For each node, m features are randomly selected and each node at the decision tree is determined based on these features. According to m features, the optimal method of division can be calculated. The purpose of randomly selecting the training set includes: if random sampling is not made, the training sets for each of different trees are same. Hence, the classified results of finally trained trees are identical. The objectives of sampling with replacement involve the following: if sampling with replacement is not used, the training sample for each different tree differs, showing no intersection. That is to say, the trained results from each tree are largely different;
5.
Finally, RF is voted using multiple trees to determine the type of the samples.

Evaluation criteria

The RF method was used to build a prediction and classification model of varieties of sorghum. Then the performance of the model was estimated using the classification accuracy. The accuracy can be calculated thus

$$ {\text{ACC}} = \frac{{{\text{TP}} + {\text{TN}}}}{{{\text{TP}} + {\text{FP}} + {\text{FN}} + {\text{TN}}}} \times 100 $$

(3)

where ACC refers to the accuracy; TP refers to true positive; TN refers to true negative; FP refers to false positive; FN refers to false negative.

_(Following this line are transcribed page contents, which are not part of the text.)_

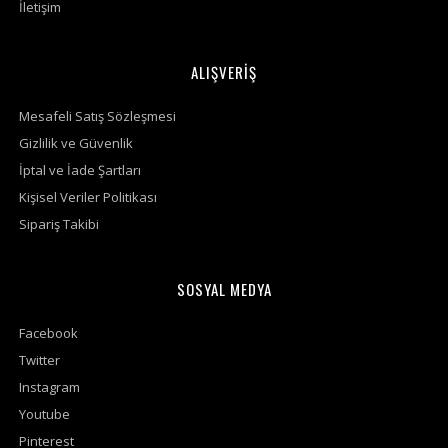
İletişim
ALIŞVERİŞ
Mesafeli Satış Sözleşmesi
Gizlilik ve Güvenlik
İptal ve İade Şartları
Kişisel Veriler Politikası
Sipariş Takibi
SOSYAL MEDYA
Facebook
Twitter
Instagram
Youtube
Pinterest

Meanwhile, in order to visualize the effect of the algorithm, the confusion matrix (CM) of the sorghum variety classification results was constructed and Cohen’s kappa value was calculated using the formula:

$$ K = \frac{{P_{{\text{o}}} - P_{{\text{e}}} }}{{1 - P_{{\text{e}}} }} $$

(4)

where K: Cohen’s kappa; P_o: proportion of observation-consistent units; P_e: proportion of chance consistent units. Cohen’s kappa is calculated as − 1 to 1, but usually the kappa falls between 0 and 1, which can be divided into five groups to indicate different levels of agreement: 0.0–0.20 very low agreement (low), 0.21–0.40 fair agreement, 0.41–0.60 moderate agreement (moderate), 0.61–0.80 high agreement (substantial), and 0.81–1 almost perfect.

Results and discussion

Spectral characteristics

Figure 3 describes the original spectral curve of 3240 samples selected in this experiment and pre-processed spectral curve. Comparison of Fig. 3a and d shows that the influences of light scattering and noise on the spectra after pre-processing with S–G, SNV, and MSC methods are eliminated as soon as possible to improve SNR, which is conducive to improving the subsequent classification accuracy of the model.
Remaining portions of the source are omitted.